Tak kalah penting, aspek mitigasi bencana menjadi nilai tambah yang signifikan di mata tim asesor UNESCO. Mengingat bahwa Lombok berada di kawasan rawan gempa tektonik, integrasi pengetahuan geologi untuk keselamatan wisatawan dan penduduk lokal telah menjadi prioritas utama. Ini termasuk pengembangan sistem peringatan dini, jalur evakuasi yang jelas, serta pelatihan kesiapsiagaan bencana bagi masyarakat dan pengelola pariwisata. Inisiatif proaktif ini menunjukkan bahwa Geopark Rinjani tidak hanya berfokus pada keindahan masa lalu dan saat ini, tetapi juga pada resiliensi dan keamanan masa depan, menjadikannya model bagi geopark lain di kawasan rawan bencana.
Analisis & Dampak
Keberhasilan Geopark Rinjani-Lombok meraih Kartu Hijau kedua dari UNESCO membawa dampak yang sangat luas dan positif, tidak hanya bagi Nusa Tenggara Barat tetapi juga bagi citra Indonesia di kancah internasional. Secara ekonomi, status ini akan semakin meningkatkan daya tarik Geopark Rinjani sebagai destinasi wisata global, yang pada gilirannya akan mendorong pertumbuhan sektor pariwisata. Peningkatan jumlah kunjungan wisatawan, baik domestik maupun mancanegara, akan menciptakan lebih banyak peluang kerja bagi masyarakat lokal—mulai dari pemandu wisata, operator homestay, hingga pengrajin dan pelaku kuliner. Ini adalah dorongan ekonomi yang sangat berarti bagi pembangunan daerah.

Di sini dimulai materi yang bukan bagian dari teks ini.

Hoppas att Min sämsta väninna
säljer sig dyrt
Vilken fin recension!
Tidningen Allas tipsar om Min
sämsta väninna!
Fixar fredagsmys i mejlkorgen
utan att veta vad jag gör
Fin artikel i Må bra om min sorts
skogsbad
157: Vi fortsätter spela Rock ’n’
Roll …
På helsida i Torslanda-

Dampak sosialnya pun tak kalah penting. Pengakuan internasional ini menumbuhkan rasa bangga yang mendalam di kalangan masyarakat Lombok, memperkuat identitas lokal mereka sebagai penjaga warisan alam dan budaya yang tak ternilai. Keterlibatan aktif dalam pengelolaan geopark juga memberdayakan komunitas, meningkatkan kapasitas mereka dalam perencanaan, pengelolaan, dan kewirausahaan. Hal ini akan memperkuat solidaritas sosial dan memastikan bahwa manfaat dari geopark dirasakan secara merata. Dari sisi lingkungan, status Kartu Hijau adalah jaminan bahwa konservasi akan terus menjadi prioritas utama, dengan praktik-praktik pengelolaan yang berkelanjutan dan berbasis ilmu pengetahuan terus diterapkan untuk melindungi keanekaragaman hayati dan geologi kawasan.

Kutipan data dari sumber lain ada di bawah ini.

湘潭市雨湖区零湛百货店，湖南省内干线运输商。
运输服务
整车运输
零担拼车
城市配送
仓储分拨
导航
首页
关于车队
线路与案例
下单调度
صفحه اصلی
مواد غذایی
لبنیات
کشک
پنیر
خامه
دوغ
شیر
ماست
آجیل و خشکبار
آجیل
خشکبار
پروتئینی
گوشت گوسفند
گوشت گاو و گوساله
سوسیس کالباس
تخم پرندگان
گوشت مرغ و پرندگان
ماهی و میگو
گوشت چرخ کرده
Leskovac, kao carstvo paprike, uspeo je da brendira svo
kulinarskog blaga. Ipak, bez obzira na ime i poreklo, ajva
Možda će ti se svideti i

Untuk wisatawan dan pembaca yang tertarik untuk berkontribusi pada keberlanjutan Geopark Rinjani, ada beberapa tips penting yang bisa diterapkan. Pertama, selalu patuhi aturan yang berlaku di kawasan geopark, termasuk jalur pendakian yang ditetapkan dan larangan membuang sampah sembarangan. Praktikkan prinsip "Leave No Trace" atau tidak meninggalkan jejak, yang berarti membawa kembali semua sampah Anda dan tidak merusak lingkungan. Kedua, dukung ekonomi lokal dengan membeli produk-produk dari masyarakat setempat dan menggunakan jasa pemandu lokal yang berlisensi. Ini tidak hanya membantu meningkatkan kesejahteraan mereka tetapi juga memberikan pengalaman yang lebih otentik dan mendalam. Ketiga, jadilah agen edukasi; sebarkan informasi mengenai pentingnya Geopark Rinjani dan ajak orang lain untuk berwisata secara bertanggung jawab.

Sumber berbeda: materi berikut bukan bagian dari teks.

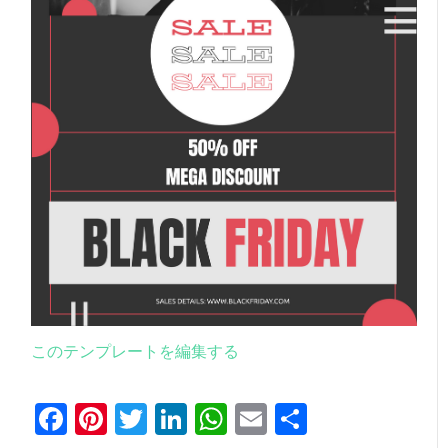
このテンプレートを編集する
Facebook
Pinterest
Twitter
LinkedIn
WhatsApp
Email
共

Pencapaian ini adalah tonggak sejarah yang mengukuhkan posisi Geopark Rinjani-Lombok sebagai model pengelolaan taman bumi yang berkelanjutan dan terintegrasi. Ini adalah bukti bahwa dengan visi yang kuat, kerja keras kolektif, dan komitmen terhadap standar global, sebuah kawasan dapat meraih pengakuan dunia sambil tetap memberdayakan masyarakat dan melestarikan lingkungan. Geopark Rinjani-Lombok kini berdiri tegak sebagai contoh nyata bagaimana warisan geologi dapat menjadi katalisator bagi pembangunan berkelanjutan, menginspirasi daerah lain di Indonesia dan di seluruh dunia untuk mengikuti jejaknya dalam menjaga kekayaan bumi demi masa depan bersama.